Ray suffered a stroke in February 2011. It was a nice day. He said his thumb was numb.

“Within minutes, his face was sagging,” she remembered. “Our lives were never the same.”

That was the beginning of the outbursts in the night. Norma thinks the stroke set free the PTSD. He had always been social, almost annoyingly so, Norma says with a chuckle. No matter where they went he made a friend. “The big tease,” she called him.

Then, he was none of that.

“I didn’t know what I had until I didn’t,” she says.

‘He’s the other half of me’

Norma kept Ray home with her as long as she could before putting him in a facility. Now she drives two or three times a week from Pleasant Hill to see him.

She doesn’t know how long she can afford to keep him in Warrensburg.
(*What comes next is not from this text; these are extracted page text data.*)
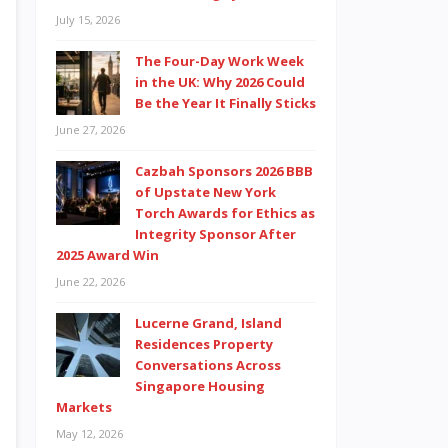
July 15, 2026
The Four-Day Work Week
in the UK: Why 2026 Could
Be the Year It Finally Sticks
June 27, 2026
Cazbah Sponsors 2026 BBB
of Upstate New York
Torch Awards for Ethics as
Integrity Sponsor After
2025 Award Win
June 22, 2026
Lucerne Grand, Island
Residences Property
Conversations Across
Singapore Housing
Markets
May 12, 2026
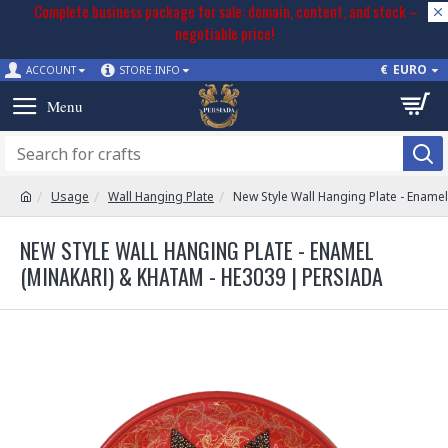
Complete business package for sale: domain, content, and stock –
negotiable price!
€
EURO
ACCOUNT
STORE INFO
Usage
Wall Hanging Plate
New Style Wall Hanging Plate - Ename
NEW STYLE WALL HANGING PLATE - ENAMEL
(MINAKARI) & KHATAM - HE3039 | PERSIADA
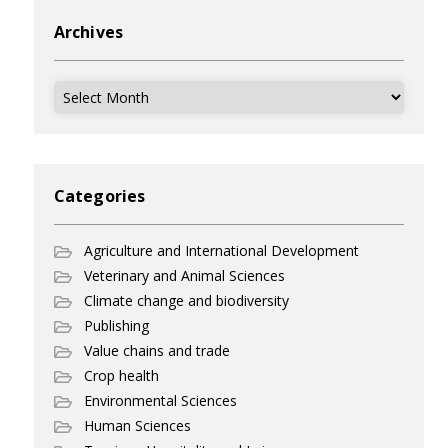
Archives
Archives
Categories
Agriculture and International Development
Veterinary and Animal Sciences
Climate change and biodiversity
Publishing
Value chains and trade
Crop health
Environmental Sciences
Human Sciences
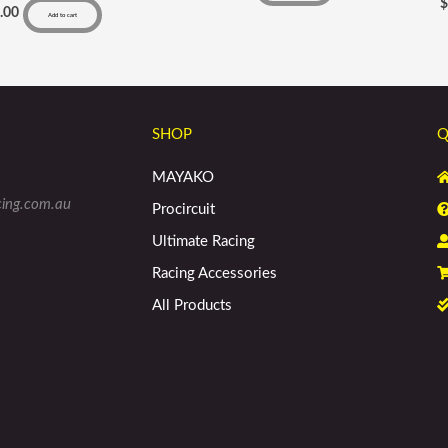
.00
Add to cart
SHOP
Q
MAYAKO
cing.com.au
Procircuit
Ultimate Racing
Racing Accessories
All Products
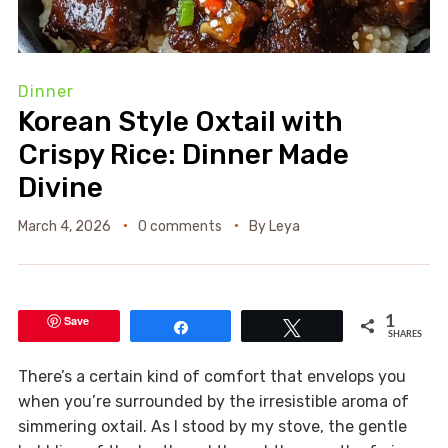
Dinner
Korean Style Oxtail with
Crispy Rice: Dinner Made
Divine
March 4, 2026
0 comments
By
Leya
Save
1
Share
Tweet
SHARES
There’s a certain kind of comfort that envelops you
when you’re surrounded by the irresistible aroma of
simmering oxtail. As I stood by my stove, the gentle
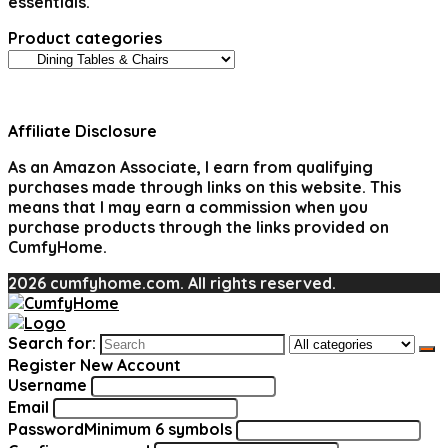
essentials.
Product categories
Affiliate Disclosure
As an Amazon Associate, I earn from qualifying
purchases made through links on this website. This
means that I may earn a commission when you
purchase products through the links provided on
CumfyHome.
2026 cumfyhome.com. All rights reserved.
Search for:
Register New Account
Username
Email
Password
Minimum 6 symbols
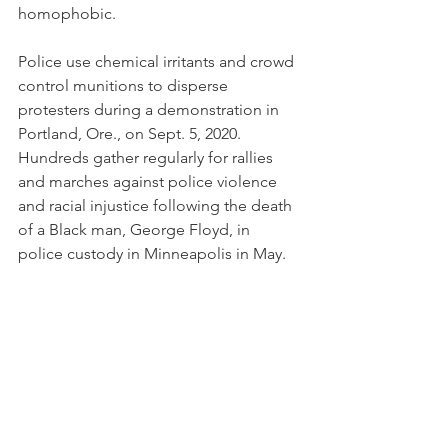
homophobic.
Police use chemical irritants and crowd 
control munitions to disperse 
protesters during a demonstration in 
Portland, Ore., on Sept. 5, 2020. 
Hundreds gather regularly for rallies 
and marches against police violence 
and racial injustice following the death 
of a Black man, George Floyd, in 
police custody in Minneapolis in May.
(AP Photo/Noah Berger)
While there will always be occasions 
when legitimate force by police is 
necessary, they’re relatively few — and 
police shouldn’t be militarized in 
weaponry, rank or uniform. Get rid of 
all three, except for some small arms 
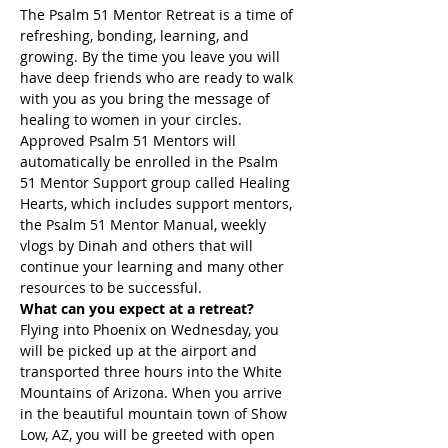
The Psalm 51 Mentor Retreat is a time of 
refreshing, bonding, learning, and 
growing. By the time you leave you will 
have deep friends who are ready to walk 
with you as you bring the message of 
healing to women in your circles. 
Approved Psalm 51 Mentors will 
automatically be enrolled in the Psalm 
51 Mentor Support group called Healing 
Hearts, which includes support mentors, 
the Psalm 51 Mentor Manual, weekly 
vlogs by Dinah and others that will 
continue your learning and many other 
resources to be successful.
What can you expect at a retreat?
Flying into Phoenix on Wednesday, you 
will be picked up at the airport and 
transported three hours into the White 
Mountains of Arizona. When you arrive 
in the beautiful mountain town of Show 
Low, AZ, you will be greeted with open 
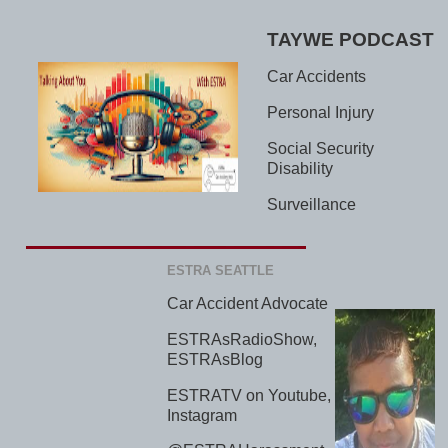
TAYWE PODCAST
Car Accidents
Personal Injury
Social Security
Disability
Surveillance
ESTRA SEATTLE
Car Accident Advocate
ESTRAsRadioShow,
ESTRAsBlog
ESTRATV on Youtube,
Instagram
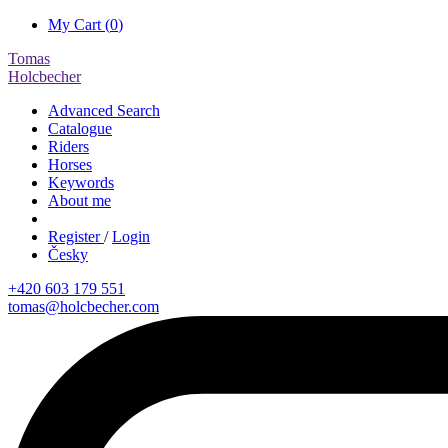
My Cart (
0
)
Tomas
Holcbecher
Advanced Search
Catalogue
Riders
Horses
Keywords
About me
Register
/
Login
Česky
+420 603 179 551
tomas@holcbecher.com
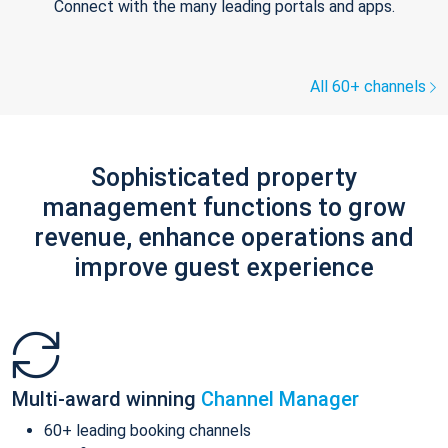
Connect with the many leading portals and apps.
All 60+ channels
Sophisticated property
management functions to grow
revenue, enhance operations and
improve guest experience
Multi-award winning
Channel Manager
60+ leading booking channels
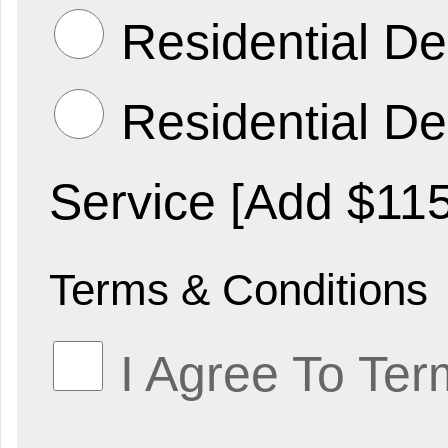
Residential De
Residential Del
Service [Add $115
Terms & Conditions
I Agree To Ter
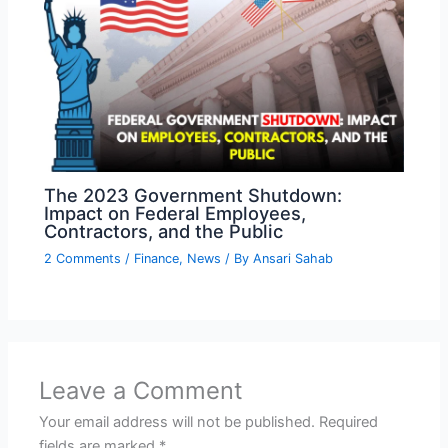
The 2023 Government Shutdown:
Impact on Federal Employees,
Contractors, and the Public
2 Comments
/
Finance
,
News
/ By
Ansari Sahab
Leave a Comment
Your email address will not be published.
Required
fields are marked
*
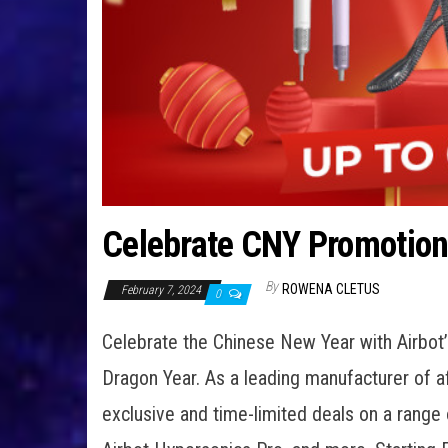
Celebrate CNY Promotions
By
ROWENA CLETUS
February 7, 2024
0
Celebrate the Chinese New Year with Airbot’s
Dragon Year. As a leading manufacturer of a
exclusive and time-limited deals on a range o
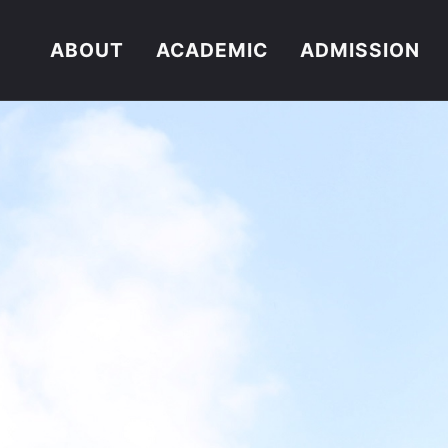
ABOUT
ACADEMIC
ADMISSION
“He was proud of his service,” she says. “He went to fight. He didn’t burn a flag, he didn’t go to Canada. He never liked hearing that men died for nothing over there.”

Ken McCauley, a Vietnam veteran who has helped families, including the Browns, navigate the VA bureaucracy, has no doubt Ray should get benefits.

“They don’t make it easy,” McCauley says. “I tell these people they have to go after it because there’s nobody going to do this for you.”

As part of the appeal process, Norma will sit for a video interview. Mojay, the VA spokeswoman and a veteran herself, says the appeal allows for new evidence.

The problem is that the process takes so long.

“I’m watching my dad, my hero, die and my mom go broke,” says Aaron Brown, the couple’s son. “They did everything they were supposed to do. Served their country, worked hard and now this is what they get?”

Norma says she’s wearing down, but doesn’t have a Plan B. Still, she will never give up fighting for the farm boy she fell in love with all those years ago.

“He’s the other half of me,” she says.

She says, too, he probably won’t last long.

“I don’t wish him dead,” she says. “But he’s not living.”